▶ _AIM OF THE TASK_
Wherever the word "will" appears in a line of the data, that line should be copied.

▶ _DATA SHOWN_
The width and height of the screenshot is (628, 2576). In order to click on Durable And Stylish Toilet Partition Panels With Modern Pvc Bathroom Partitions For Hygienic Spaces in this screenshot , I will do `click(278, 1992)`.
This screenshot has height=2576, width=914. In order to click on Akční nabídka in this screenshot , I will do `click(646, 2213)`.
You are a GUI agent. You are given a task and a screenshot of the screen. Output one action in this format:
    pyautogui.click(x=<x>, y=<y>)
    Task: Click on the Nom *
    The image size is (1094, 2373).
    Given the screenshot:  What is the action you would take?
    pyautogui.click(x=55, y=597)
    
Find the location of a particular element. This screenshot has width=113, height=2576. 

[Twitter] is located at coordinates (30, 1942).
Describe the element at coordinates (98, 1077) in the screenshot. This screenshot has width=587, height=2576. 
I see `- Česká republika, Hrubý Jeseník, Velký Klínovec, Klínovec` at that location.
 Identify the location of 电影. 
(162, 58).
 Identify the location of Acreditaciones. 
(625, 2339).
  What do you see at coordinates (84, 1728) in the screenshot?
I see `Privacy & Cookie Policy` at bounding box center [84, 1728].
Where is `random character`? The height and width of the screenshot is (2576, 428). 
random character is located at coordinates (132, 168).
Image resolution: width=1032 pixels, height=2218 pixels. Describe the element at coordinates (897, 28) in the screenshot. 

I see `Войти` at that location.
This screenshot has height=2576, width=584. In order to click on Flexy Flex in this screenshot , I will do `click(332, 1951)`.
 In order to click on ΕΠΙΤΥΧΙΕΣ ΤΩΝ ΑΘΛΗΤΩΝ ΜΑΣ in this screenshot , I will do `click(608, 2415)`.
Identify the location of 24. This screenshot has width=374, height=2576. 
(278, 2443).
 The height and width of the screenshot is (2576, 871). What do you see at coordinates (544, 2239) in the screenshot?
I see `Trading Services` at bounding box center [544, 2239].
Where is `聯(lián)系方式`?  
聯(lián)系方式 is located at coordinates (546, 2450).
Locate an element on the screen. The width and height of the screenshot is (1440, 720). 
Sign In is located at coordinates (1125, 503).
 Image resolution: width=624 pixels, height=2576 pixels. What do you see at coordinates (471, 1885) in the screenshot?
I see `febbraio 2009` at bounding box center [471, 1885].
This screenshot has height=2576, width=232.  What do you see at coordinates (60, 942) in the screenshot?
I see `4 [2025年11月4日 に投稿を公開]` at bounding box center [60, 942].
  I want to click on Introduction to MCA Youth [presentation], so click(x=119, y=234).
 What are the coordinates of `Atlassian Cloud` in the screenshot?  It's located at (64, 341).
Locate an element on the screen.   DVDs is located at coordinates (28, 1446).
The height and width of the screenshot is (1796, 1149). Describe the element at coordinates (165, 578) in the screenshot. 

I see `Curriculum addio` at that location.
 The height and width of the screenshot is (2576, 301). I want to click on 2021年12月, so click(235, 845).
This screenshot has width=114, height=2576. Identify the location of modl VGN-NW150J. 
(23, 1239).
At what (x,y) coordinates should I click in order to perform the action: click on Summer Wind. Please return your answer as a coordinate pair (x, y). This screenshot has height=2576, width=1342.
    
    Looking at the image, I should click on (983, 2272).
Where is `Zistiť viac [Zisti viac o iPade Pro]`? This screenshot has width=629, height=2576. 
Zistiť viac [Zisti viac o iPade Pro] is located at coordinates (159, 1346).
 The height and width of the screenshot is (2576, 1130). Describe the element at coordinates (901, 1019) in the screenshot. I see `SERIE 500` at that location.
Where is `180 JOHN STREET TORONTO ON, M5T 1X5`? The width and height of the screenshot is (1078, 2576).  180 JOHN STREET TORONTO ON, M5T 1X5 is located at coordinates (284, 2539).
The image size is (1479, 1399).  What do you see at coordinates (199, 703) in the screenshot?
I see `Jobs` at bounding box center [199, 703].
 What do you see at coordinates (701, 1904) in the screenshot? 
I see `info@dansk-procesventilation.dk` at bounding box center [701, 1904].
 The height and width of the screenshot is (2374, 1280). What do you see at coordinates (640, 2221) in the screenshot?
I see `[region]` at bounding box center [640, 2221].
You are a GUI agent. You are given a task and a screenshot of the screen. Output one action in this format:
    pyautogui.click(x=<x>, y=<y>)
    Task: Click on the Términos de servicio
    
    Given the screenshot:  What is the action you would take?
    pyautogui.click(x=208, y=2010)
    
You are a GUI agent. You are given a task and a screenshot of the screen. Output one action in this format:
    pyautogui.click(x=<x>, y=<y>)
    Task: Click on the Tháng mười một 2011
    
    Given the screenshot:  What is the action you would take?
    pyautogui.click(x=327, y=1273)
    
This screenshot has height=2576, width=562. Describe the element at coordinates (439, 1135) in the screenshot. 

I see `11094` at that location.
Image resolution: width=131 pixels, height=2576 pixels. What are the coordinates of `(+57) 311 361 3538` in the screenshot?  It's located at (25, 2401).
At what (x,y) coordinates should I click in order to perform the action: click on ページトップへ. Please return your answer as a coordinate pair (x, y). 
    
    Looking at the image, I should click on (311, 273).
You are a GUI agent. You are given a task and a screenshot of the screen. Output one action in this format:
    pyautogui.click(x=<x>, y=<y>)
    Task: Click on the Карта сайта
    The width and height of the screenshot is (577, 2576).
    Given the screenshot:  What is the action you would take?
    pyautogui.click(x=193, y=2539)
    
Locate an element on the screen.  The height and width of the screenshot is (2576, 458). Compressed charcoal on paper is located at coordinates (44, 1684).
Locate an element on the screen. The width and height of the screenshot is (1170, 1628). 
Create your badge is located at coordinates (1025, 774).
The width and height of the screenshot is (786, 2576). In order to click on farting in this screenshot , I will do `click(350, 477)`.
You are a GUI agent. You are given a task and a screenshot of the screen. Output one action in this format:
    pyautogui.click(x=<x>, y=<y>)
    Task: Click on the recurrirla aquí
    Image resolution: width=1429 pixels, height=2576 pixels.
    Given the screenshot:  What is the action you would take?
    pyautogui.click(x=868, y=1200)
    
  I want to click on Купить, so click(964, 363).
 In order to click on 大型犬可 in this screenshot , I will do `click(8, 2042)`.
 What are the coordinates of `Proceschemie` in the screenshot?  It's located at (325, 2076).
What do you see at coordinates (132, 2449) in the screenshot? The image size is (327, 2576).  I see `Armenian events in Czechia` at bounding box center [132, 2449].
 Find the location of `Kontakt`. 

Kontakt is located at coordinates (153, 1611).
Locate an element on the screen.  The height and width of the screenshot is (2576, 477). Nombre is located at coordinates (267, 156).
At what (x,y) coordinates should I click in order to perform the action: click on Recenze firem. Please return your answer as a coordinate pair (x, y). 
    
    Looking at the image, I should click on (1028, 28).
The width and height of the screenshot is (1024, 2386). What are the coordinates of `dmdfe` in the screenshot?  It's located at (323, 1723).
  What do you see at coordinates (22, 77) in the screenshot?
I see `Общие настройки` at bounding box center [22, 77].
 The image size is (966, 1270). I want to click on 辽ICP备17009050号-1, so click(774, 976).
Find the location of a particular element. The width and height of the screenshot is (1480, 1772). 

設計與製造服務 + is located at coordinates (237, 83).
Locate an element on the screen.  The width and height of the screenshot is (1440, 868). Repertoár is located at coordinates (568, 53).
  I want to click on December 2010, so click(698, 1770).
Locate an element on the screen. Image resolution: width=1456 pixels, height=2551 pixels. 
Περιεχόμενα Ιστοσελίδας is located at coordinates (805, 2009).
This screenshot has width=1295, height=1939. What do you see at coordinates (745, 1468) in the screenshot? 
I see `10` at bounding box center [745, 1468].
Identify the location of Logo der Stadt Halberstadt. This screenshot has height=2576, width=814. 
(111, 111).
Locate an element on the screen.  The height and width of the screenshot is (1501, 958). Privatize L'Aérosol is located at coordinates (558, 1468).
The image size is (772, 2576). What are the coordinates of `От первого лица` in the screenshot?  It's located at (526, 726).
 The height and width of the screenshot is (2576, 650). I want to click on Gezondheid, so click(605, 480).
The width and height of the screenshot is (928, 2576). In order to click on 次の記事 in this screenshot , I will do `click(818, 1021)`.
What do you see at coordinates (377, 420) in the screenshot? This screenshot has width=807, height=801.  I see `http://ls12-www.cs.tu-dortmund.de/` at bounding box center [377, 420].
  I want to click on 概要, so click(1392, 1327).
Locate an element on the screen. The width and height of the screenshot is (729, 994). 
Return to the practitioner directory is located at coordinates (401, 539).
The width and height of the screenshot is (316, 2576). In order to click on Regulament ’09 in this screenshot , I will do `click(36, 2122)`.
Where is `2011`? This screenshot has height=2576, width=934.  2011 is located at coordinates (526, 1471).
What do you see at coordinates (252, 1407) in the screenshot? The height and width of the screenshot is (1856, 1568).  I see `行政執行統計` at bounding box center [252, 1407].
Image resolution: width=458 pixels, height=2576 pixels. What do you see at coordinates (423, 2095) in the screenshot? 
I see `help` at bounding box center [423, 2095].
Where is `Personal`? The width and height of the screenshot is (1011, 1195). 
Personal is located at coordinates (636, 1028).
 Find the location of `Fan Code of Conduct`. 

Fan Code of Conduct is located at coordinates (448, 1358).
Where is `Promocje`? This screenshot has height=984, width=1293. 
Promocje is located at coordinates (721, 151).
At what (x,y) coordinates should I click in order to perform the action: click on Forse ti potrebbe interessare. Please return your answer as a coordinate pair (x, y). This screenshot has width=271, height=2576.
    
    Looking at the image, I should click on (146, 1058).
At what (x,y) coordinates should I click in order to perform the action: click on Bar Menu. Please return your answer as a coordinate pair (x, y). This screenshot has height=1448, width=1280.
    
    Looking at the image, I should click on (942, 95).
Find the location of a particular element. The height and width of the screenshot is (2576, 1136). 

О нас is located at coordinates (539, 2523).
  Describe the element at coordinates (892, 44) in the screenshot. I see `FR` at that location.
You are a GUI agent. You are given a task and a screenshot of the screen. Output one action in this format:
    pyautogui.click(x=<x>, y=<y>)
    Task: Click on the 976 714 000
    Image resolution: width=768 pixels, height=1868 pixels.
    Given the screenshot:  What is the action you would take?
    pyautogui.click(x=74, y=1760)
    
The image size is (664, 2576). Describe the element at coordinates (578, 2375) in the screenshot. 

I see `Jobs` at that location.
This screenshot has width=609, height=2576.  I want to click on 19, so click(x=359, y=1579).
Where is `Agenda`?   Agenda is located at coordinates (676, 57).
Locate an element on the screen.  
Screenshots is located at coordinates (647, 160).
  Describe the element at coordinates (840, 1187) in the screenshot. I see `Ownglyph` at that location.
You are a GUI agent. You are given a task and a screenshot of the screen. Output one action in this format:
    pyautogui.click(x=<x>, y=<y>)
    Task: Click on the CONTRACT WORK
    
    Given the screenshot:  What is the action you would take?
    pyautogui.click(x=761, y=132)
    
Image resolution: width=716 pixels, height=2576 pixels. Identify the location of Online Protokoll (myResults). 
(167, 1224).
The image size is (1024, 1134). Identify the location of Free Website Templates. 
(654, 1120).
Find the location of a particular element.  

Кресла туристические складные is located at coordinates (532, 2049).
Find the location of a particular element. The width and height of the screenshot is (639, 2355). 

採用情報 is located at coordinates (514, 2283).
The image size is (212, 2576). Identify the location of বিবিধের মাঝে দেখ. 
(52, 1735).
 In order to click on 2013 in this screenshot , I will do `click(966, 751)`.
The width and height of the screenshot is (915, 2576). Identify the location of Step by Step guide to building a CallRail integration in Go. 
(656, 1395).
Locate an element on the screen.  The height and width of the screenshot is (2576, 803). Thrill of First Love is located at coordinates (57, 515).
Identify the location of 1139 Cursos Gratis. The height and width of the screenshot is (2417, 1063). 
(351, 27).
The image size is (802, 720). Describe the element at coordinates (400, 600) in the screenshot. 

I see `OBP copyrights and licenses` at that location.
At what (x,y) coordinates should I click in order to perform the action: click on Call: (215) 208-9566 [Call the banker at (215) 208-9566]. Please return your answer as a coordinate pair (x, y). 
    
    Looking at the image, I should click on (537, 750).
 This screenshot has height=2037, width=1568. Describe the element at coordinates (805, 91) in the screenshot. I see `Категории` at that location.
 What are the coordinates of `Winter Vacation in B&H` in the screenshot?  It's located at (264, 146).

▶ _SOLUTION TO THE EXERCISE_
The width and height of the screenshot is (628, 2576). In order to click on Durable And Stylish Toilet Partition Panels With Modern Pvc Bathroom Partitions For Hygienic Spaces in this screenshot , I will do `click(278, 1992)`.
This screenshot has height=2576, width=914. In order to click on Akční nabídka in this screenshot , I will do `click(646, 2213)`.
This screenshot has height=2576, width=584. In order to click on Flexy Flex in this screenshot , I will do `click(332, 1951)`.
 In order to click on ΕΠΙΤΥΧΙΕΣ ΤΩΝ ΑΘΛΗΤΩΝ ΜΑΣ in this screenshot , I will do `click(608, 2415)`.
The width and height of the screenshot is (786, 2576). In order to click on farting in this screenshot , I will do `click(350, 477)`.
 In order to click on 大型犬可 in this screenshot , I will do `click(8, 2042)`.
The width and height of the screenshot is (928, 2576). In order to click on 次の記事 in this screenshot , I will do `click(818, 1021)`.
The width and height of the screenshot is (316, 2576). In order to click on Regulament ’09 in this screenshot , I will do `click(36, 2122)`.
 In order to click on 2013 in this screenshot , I will do `click(966, 751)`.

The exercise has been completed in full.